I knew I could no longer stay and wait for the police. I was about to become wanted for murder, with at least seven witnesses who saw me leave my apartment painted with my friend’s blood. The evidence was piled high against me, as the killer pointed out. If I was arrested, not only couldn’t I work toward finding out what happened to my brother, but I wouldn’t be able to figure out a way out of the mess I’d been dumped in.

I jerked my arm away from Bonz and began to run. A moment later he flew past me along the corridor toward the stairs, moving with that surprising, deceptive speed and grace he’d shown me in Chinatown.

“Follow me,” he called over his shoulder.

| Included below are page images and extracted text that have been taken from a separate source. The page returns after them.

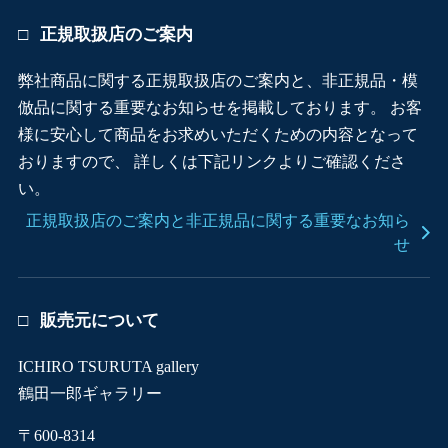
正規取扱店のご案内
弊社商品に関する正規取扱店のご案内と、非正規品・模
倣品に関する重要なお知らせを掲載しております。 お客
様に安心して商品をお求めいただくための内容となって
おりますので、 詳しくは下記リンクよりご確認くださ
い。
正規取扱店のご案内と非正規品に関する重要なお知ら
せ
販売元について
ICHIRO TSURUTA gallery
鶴田一郎ギャラリー
〒600-8314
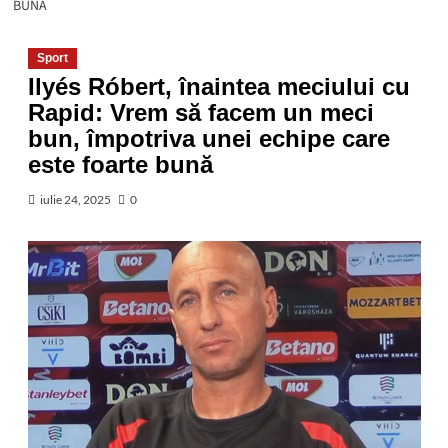
BUNĂ
Sport
Ilyés Róbert, înaintea meciului cu
Rapid: Vrem să facem un meci
bun, împotriva unei echipe care
este foarte bună
iulie 24, 2025
0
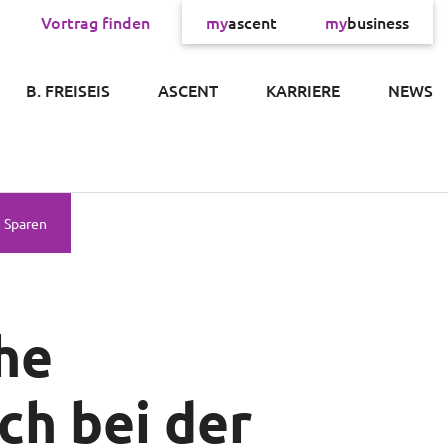
Vortrag finden
my
ascent
my
business
×
B. FREISEIS
ASCENT
KARRIERE
NEWS
Sparen
he
ch bei der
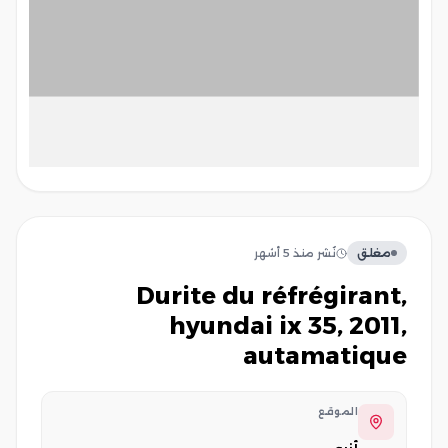
مغلق
نُشر
منذ 5 أشهر
durite du réfrégirant,
hyundai ix 35, 2011,
autamatique
الموقع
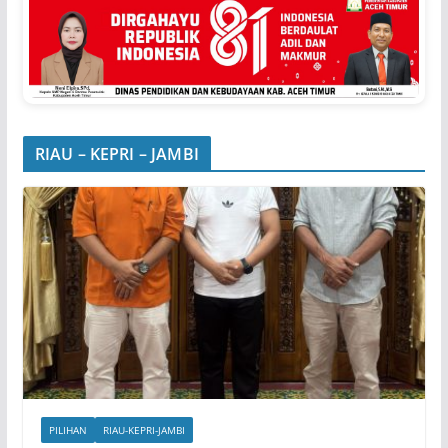
RIAU – KEPRI – JAMBI
PILIHAN
RIAU-KEPRI-JAMBI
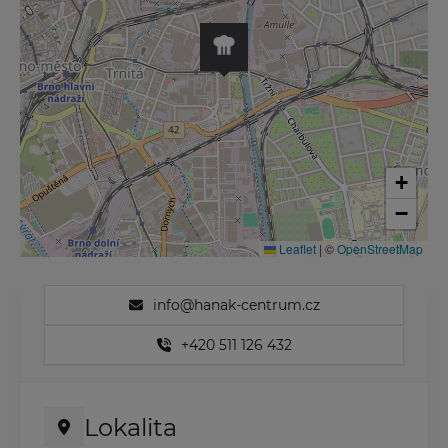
+
−
Leaflet
|
©
OpenStreetMap
info@hanak-centrum.cz
+420 511 126 432
Lokalita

I wasn’t certain I was doing the right thing, but I followed.

 

 

 

 

 

NINETEEN

 

I never knew I could run that fast. Even in my fancy dress shoes, I thought I could have set some sort of record. Yet I looked down the stairs and there was Bonz half a flight ahead of me and increasing the gap.

“Move your ass, Wiley!” he yelled up to me.

Below me, Bonz crashed through the exit door at the bottom of the stairs. A moment later I followed him. Four flights above me I heard the stair door bang open, then footsteps descending in a hurry. I heard a slight hitch in the steps and thanked God for the killer’s little limp.

We turned a corner, into the small foyer of my building, and Bonz slid to a stop. I slammed into him from behind. He shoved me against the wall of mailboxes and flattened himself beside me. He peered through the glass door, onto the street. Around the corner behind us, the stairway door we’d come through seconds before crashed open.

“Bonz…”

“I know.” He was still watching the street.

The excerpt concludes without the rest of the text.